Ishikawa's confession says that Nakata sustained a deep cut to her head during the struggle. However, analyses of the soil in the area revealed no trace of blood. Ishikawa had also confessed that he killed the student with his right hand, inadvertently crushing her neck in an attempt to keep her from screaming. The coroner's report states that the amount of force required to do this would have left bruises on her neck – no such marks were found. Instead, there were marks from a cloth being wrapped tightly around her neck.

The confession also maintains that Ishikawa carried the 54 kg body from the forest back in the direction of the town and his home, where he tied a rope around her ankles and lowered it headfirst into a hole.
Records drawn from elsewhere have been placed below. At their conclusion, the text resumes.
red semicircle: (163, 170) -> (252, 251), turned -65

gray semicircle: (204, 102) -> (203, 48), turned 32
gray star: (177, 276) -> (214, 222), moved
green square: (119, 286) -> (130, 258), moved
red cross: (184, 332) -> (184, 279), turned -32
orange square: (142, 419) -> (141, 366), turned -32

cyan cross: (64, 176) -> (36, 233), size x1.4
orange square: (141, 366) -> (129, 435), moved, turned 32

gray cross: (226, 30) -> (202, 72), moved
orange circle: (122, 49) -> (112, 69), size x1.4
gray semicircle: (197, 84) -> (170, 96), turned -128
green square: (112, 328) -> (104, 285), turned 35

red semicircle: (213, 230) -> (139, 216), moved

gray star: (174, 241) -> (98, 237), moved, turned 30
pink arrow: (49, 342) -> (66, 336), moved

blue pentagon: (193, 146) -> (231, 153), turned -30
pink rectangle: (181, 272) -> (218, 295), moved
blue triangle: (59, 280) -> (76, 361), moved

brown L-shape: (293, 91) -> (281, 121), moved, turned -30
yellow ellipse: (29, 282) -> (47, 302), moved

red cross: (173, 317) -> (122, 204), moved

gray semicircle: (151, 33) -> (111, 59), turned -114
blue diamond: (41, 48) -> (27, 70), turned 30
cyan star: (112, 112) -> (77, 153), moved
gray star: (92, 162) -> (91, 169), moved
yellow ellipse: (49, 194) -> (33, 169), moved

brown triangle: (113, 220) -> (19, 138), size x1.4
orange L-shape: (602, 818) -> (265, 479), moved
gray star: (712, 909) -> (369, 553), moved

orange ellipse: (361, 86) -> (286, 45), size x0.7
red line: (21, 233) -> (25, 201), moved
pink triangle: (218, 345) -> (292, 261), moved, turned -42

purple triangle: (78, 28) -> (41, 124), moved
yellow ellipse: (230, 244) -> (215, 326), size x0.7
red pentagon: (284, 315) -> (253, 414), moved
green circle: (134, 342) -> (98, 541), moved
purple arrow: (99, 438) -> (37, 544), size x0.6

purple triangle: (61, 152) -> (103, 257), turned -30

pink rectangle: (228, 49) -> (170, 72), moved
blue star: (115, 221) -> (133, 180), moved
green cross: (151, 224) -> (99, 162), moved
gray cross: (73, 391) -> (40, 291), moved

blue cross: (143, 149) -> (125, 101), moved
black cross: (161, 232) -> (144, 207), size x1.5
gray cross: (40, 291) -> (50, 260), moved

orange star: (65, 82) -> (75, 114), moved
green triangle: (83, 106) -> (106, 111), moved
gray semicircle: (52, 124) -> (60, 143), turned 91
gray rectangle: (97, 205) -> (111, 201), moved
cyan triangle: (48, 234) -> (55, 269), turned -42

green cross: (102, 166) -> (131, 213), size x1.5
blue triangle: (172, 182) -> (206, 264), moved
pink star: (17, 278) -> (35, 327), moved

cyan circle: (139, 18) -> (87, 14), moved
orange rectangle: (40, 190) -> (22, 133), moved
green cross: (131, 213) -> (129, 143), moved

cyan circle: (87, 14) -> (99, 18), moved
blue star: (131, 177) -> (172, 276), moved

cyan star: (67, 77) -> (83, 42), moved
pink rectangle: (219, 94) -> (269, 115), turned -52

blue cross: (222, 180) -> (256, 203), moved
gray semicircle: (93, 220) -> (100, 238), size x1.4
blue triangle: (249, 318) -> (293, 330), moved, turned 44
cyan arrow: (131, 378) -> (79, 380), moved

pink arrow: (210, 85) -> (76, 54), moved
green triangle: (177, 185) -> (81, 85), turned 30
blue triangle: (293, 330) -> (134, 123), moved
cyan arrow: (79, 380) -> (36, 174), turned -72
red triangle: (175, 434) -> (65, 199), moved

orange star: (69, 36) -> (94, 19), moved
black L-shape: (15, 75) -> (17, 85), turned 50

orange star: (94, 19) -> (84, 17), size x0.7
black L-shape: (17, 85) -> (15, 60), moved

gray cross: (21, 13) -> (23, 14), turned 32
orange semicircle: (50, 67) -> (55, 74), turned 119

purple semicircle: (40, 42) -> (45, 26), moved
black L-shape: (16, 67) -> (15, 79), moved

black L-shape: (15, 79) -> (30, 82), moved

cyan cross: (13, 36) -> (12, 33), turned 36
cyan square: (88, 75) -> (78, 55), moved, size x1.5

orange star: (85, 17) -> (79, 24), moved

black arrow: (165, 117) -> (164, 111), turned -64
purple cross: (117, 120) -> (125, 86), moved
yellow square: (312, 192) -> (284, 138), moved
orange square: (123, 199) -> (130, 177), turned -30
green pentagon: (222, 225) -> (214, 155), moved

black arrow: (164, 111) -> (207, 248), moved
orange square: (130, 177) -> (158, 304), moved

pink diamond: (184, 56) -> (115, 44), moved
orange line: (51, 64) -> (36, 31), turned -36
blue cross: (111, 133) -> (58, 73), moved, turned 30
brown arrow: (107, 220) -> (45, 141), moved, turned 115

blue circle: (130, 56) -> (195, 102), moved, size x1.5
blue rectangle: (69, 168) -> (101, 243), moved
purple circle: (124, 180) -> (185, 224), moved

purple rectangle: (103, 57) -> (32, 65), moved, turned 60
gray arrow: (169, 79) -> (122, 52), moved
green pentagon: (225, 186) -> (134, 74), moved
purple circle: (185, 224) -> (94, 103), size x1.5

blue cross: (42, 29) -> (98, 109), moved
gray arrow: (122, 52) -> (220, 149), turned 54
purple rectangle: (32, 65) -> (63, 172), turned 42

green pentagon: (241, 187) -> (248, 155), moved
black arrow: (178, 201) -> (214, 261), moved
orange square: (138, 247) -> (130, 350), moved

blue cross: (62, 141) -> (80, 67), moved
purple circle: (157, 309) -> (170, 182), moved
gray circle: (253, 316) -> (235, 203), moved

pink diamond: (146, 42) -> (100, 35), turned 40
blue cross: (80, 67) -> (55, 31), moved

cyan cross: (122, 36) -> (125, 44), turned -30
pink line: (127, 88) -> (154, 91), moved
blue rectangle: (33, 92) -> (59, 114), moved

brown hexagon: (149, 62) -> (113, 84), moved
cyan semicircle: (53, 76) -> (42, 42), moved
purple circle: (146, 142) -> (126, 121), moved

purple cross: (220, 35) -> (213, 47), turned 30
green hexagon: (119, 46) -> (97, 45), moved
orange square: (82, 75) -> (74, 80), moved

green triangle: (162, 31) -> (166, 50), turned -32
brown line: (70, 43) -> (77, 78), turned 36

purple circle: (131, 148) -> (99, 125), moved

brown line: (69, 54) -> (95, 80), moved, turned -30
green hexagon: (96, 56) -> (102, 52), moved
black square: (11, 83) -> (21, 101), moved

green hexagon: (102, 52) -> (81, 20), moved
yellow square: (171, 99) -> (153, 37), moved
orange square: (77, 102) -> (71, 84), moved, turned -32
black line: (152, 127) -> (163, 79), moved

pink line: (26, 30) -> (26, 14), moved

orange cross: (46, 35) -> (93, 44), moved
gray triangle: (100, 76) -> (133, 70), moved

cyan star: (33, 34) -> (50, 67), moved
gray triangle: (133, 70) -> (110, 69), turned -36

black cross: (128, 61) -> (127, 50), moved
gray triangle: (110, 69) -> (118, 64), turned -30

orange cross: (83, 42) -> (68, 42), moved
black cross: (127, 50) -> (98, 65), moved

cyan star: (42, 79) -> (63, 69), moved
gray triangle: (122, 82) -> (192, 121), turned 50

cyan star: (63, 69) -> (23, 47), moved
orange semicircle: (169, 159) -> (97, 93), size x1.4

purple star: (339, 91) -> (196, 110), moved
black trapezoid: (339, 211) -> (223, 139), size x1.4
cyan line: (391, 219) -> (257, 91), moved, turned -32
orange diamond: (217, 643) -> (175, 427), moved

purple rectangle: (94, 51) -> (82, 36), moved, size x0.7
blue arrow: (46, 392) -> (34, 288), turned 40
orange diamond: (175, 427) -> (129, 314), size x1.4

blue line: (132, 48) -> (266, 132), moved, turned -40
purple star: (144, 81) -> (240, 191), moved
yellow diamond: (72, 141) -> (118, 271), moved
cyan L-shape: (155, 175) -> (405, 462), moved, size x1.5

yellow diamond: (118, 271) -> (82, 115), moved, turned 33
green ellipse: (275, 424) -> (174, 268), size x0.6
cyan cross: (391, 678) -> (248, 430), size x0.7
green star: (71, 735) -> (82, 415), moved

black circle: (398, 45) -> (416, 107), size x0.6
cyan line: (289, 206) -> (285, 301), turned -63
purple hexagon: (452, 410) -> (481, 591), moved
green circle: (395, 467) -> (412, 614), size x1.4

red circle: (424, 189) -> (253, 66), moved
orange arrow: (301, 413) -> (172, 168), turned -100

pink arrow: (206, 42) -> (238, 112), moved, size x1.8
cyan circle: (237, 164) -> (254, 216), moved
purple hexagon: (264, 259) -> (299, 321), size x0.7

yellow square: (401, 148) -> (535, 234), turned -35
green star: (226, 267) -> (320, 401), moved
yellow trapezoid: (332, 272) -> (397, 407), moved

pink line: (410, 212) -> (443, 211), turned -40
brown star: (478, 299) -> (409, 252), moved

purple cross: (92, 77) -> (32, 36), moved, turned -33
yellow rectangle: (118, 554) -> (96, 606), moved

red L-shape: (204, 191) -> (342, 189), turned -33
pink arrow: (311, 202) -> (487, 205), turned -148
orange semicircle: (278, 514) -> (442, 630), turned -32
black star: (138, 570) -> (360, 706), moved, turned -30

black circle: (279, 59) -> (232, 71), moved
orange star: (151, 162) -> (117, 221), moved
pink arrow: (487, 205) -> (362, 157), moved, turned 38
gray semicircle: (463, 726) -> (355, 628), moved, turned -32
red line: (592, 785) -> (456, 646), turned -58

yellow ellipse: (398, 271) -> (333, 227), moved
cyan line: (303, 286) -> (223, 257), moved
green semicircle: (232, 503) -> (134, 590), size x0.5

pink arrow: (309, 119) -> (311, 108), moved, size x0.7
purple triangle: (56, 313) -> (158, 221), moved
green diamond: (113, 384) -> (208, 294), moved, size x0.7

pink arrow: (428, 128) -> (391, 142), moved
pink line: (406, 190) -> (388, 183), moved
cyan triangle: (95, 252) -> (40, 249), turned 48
The confession explicitly states that Ishikawa carried the body in front of him the entire distance, without slinging it over his shoulder. The defense team has conducted several experiments whereby strong young men try to carry a body weighing 54 kg along the same path. Not one of these men was able to carry this weight for anywhere near the entire distance. A coroner has also testified that if a fresh corpse were lowered into a hole by a rope tied around the ankles, there would be marks left around the ankles. No such marks were found.

There were a number of footprints found at both the supposed murder scene and where the body was found. However, none of these match Ishikawa's.

These discrepancies and inconsistencies have been presented to the Tokyo High Court by the Sayama Legal Defense Team as part of the third appeal for a retrial of the case.